Will it still be important in 10 years, or will things be just fine sometime soon?
Patrice: I think for me there is definitely a difference. The arguments that take place now between the two communities aren't necessarily always about our religion or our beliefs or what area you come from. Like we have noticed a lot of trouble recently with immigrants and migrants and refugees, and a lot of people are out protesting or like there was riots a couple of weeks ago and one of the areas where one of the programs that I coordinate is held. And for me, like that was scary. I was like, there is a riot here. It's been going on for a couple of days. We're meant to have a program on a Tuesday night. Like do we go ahead with it? And all of the safety that we had to think about then.
But it was also like, no, we need this program to continue on a Tuesday night because yes, there might be people 10 minutes away rioting but we're, but we're showing that we can bring these kids together and that they wanna be here. The older generations might still be fighting, but it's those younger generations that can start to then make that difference in their communities and families.
We can't turn our backs on them either. Like we, there is still a lot of work to be done.

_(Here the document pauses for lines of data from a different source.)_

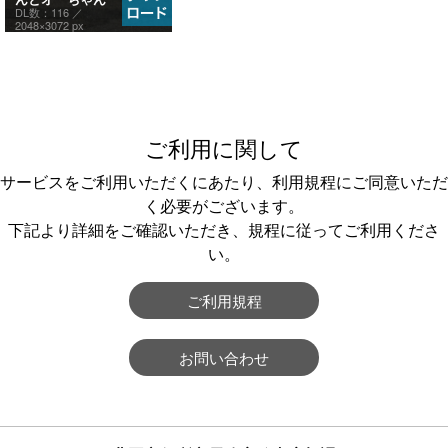
DL数：116 ／
2048×3072 px
ご利用に関して
サービスをご利用いただくにあたり、利用規程にご同意いただ
く必要がございます。
下記より詳細をご確認いただき、規程に従ってご利用くださ
い。
ご利用規程
お問い合わせ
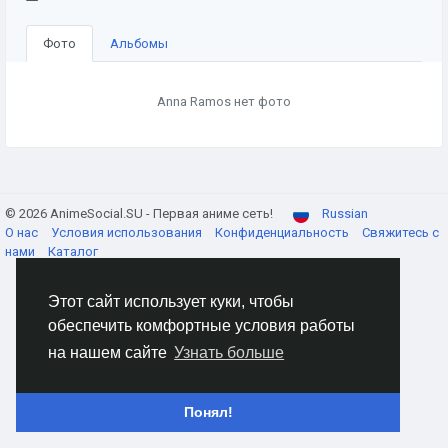
Фото
Альбомы
Anna Ramos нет фото
© 2026 AnimeSocial.SU - Первая аниме сеть!
Russian
О нас
Условия использования
Конфиденциальность
Свяжитесь с
нами
Каталог
Этот сайт использует куки, чтобы
обеспечить комфортные условия работы
на нашем сайте
Узнать больше
Понял!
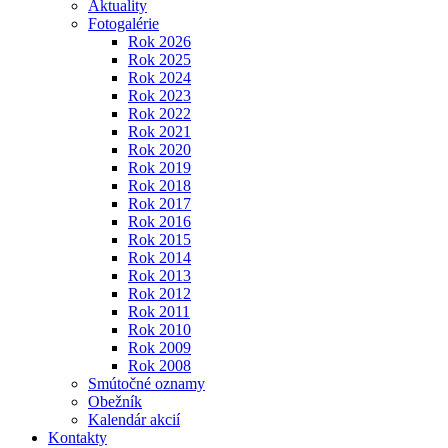
Aktuality
Fotogalérie
Rok 2026
Rok 2025
Rok 2024
Rok 2023
Rok 2022
Rok 2021
Rok 2020
Rok 2019
Rok 2018
Rok 2017
Rok 2016
Rok 2015
Rok 2014
Rok 2013
Rok 2012
Rok 2011
Rok 2010
Rok 2009
Rok 2008
Smútočné oznamy
Obežník
Kalendár akcií
Kontakty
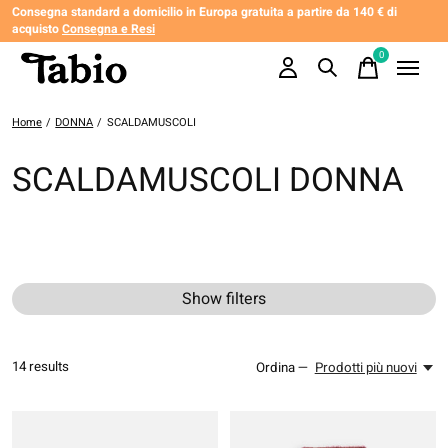
Consegna standard a domicilio in Europa gratuita a partire da 140 € di
acquisto
Consegna e Resi
0
items
Home
/
DONNA
/
SCALDAMUSCOLI
SCALDAMUSCOLI DONNA
Show filters
14
results
Ordina —
Prodotti più nuovi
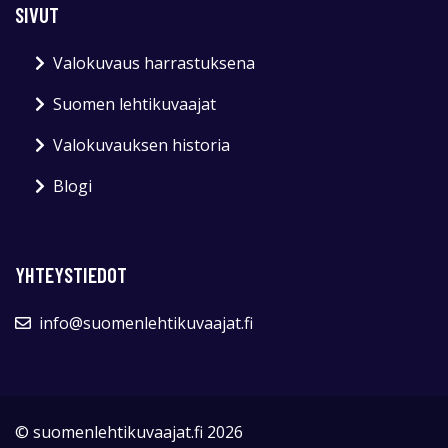
SIVUT
Valokuvaus harrastuksena
Suomen lehtikuvaajat
Valokuvauksen historia
Blogi
YHTEYSTIEDOT
info@suomenlehtikuvaajat.fi
© suomenlehtikuvaajat.fi 2026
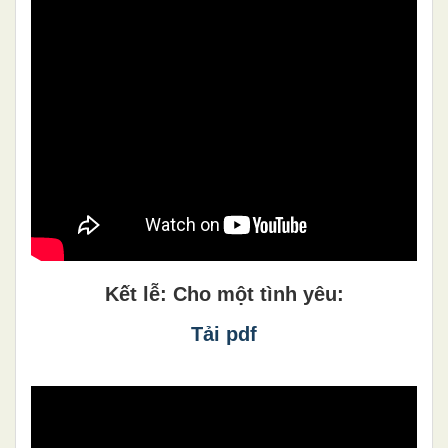
Kết lễ: Cho một tình yêu:
Tải pdf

Marc: I would argue that it's more necessary than ever, and there's always going to be conflict because conflict is something that's so natural. Disagreements are so natural. I have had sessions where kids don't have an understanding of the history of Northern Ireland, and if I ask them what their nationality is, they don't understand why some people identify as British. Some people identify as Irish, some people identify as Northern Irish, and then I'll go to another area. We're not allowed to take photos and celebrate those sessions because we're afraid of what the community might say about kids in that area, taking part in a cross community session.
So it depends where you go and it depends who you're with, but especially with, as Patrice said, like the newcomer population. People from the two main communities in Northern Ireland are being united by hate. Which is crazy. And so that's why I find our work so important, and it's changing now to where it was historic peace players for when me and Patrice were growing up, was to really bridge that historical divide between Protestants and Catholics, Unionists and Republicans, green and oranges, whatever way you wanna label it.
Now we're seeing it as a general thing of we want to bring all communities together. All different cultures together and celebrate and promote the similarities within those communities, the differences within those communities. And so, yes, it's evolving into something different, but the idea of promoting peace and learning how to be with each other in a community is always going to be relevant, I believe.
And that's why I'm so proud to be a part of an organization that constantly helps that idea of promoting peace.
Host: That was correspondent Andrew Stelzer speaking with Marc Wilmott and Patrice Fox. They both work with peace players, an organization that uses sport to overcome differences in communities affected by conflict and inequity. You can learn more about that work on their website and will link to it at Peace Talks Radio dot.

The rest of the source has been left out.